Artistically, Declan Shalvey and Jordie Bellaire have chosen a chiaroscuro dominated style. Although there’s a lot of inky shadows and the details aren’t elaborate, Moon Knight and his white suit really pop-out from the darkness. This is really appropriate because it brings to mind the full moon against the night sky, and each page feels like it is glowing in your hands.

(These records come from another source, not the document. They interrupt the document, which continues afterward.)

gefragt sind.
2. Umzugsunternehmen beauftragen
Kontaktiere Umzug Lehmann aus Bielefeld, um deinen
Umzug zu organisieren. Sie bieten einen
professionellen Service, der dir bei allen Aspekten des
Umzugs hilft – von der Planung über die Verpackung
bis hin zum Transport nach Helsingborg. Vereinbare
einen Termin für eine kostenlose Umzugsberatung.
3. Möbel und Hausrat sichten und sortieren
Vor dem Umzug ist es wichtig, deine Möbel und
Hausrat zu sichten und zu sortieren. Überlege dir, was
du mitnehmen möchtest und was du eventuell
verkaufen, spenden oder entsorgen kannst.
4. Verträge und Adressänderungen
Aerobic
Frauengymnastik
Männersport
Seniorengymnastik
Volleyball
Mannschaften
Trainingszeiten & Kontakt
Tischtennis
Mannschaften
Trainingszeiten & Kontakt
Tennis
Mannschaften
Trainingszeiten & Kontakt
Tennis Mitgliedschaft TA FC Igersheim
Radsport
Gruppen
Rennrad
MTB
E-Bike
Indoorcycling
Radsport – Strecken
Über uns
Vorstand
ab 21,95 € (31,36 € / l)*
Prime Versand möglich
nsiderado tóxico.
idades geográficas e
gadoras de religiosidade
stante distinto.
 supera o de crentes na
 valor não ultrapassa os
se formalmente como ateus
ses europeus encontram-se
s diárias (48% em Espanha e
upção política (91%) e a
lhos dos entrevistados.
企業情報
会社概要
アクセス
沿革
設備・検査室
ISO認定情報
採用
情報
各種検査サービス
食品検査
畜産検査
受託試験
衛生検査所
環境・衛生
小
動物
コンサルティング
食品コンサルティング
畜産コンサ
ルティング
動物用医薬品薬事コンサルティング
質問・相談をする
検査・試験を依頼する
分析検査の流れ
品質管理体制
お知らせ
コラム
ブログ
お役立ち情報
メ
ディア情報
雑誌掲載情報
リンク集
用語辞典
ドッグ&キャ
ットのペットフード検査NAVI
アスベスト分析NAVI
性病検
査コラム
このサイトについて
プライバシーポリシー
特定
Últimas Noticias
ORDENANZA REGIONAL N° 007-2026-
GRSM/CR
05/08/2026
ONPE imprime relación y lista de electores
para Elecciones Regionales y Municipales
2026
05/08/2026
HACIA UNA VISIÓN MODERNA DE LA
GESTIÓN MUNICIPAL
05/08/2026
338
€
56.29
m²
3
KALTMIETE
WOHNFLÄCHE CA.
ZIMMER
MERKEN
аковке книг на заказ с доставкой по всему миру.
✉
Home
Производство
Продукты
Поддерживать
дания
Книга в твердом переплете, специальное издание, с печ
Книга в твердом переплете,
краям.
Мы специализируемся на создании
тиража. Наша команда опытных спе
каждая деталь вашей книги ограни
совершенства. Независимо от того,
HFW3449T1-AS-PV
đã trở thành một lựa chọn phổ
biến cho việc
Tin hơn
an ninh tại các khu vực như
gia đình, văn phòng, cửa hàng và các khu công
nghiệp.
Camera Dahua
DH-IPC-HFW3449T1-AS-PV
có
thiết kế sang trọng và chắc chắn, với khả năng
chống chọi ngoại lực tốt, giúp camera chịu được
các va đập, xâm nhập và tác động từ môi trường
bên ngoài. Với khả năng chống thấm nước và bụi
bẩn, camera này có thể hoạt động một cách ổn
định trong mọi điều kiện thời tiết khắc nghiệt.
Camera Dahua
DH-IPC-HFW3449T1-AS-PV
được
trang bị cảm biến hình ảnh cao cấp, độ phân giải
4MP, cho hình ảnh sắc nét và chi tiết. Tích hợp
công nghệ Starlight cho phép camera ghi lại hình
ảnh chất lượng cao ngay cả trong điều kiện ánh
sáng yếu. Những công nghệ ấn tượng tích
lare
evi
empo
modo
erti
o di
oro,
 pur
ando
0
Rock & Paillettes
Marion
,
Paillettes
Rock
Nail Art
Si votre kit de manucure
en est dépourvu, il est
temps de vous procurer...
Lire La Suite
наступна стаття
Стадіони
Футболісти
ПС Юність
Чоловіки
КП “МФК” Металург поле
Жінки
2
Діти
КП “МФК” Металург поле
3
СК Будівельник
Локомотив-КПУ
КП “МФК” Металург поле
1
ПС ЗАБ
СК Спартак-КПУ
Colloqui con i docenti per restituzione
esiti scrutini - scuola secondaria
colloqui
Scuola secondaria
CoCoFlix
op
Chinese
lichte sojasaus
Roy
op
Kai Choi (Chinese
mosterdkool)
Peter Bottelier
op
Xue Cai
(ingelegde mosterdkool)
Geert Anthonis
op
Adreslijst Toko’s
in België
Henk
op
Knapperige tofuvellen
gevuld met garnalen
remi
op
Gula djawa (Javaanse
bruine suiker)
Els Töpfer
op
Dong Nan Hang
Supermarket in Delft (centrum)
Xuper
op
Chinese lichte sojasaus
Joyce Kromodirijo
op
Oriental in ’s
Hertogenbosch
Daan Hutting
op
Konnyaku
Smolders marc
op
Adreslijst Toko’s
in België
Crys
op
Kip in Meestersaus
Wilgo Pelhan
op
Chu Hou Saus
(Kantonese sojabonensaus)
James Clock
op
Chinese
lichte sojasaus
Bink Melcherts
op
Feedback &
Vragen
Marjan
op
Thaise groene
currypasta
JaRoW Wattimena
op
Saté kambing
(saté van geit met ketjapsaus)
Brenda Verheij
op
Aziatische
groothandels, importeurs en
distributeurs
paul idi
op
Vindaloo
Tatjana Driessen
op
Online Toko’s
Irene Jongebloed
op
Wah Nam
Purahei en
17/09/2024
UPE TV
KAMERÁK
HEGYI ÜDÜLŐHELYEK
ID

The worst part of this issue was its introduction. Usually, Ellis will use the first page of his comic runs as a mini essay which establishes the characters, world and era. Instead his heavy exposition and thick dialogues explaining Moon Knight’s backstory choked up most of the panels for the first few pages. The pacing wouldn’t have been bogged down if it rather A) used his usual introduction or B) allowed his artists to re-imagine Moon Knight’s backstory. It would have been fair to take option B that way the readers and the artists can show us the stylistic changes and direction this reboot was going to take. Regardless, by the time it reaches its conclusion they have found their footing and pacing, so the next issue is sure to fly more smoothly.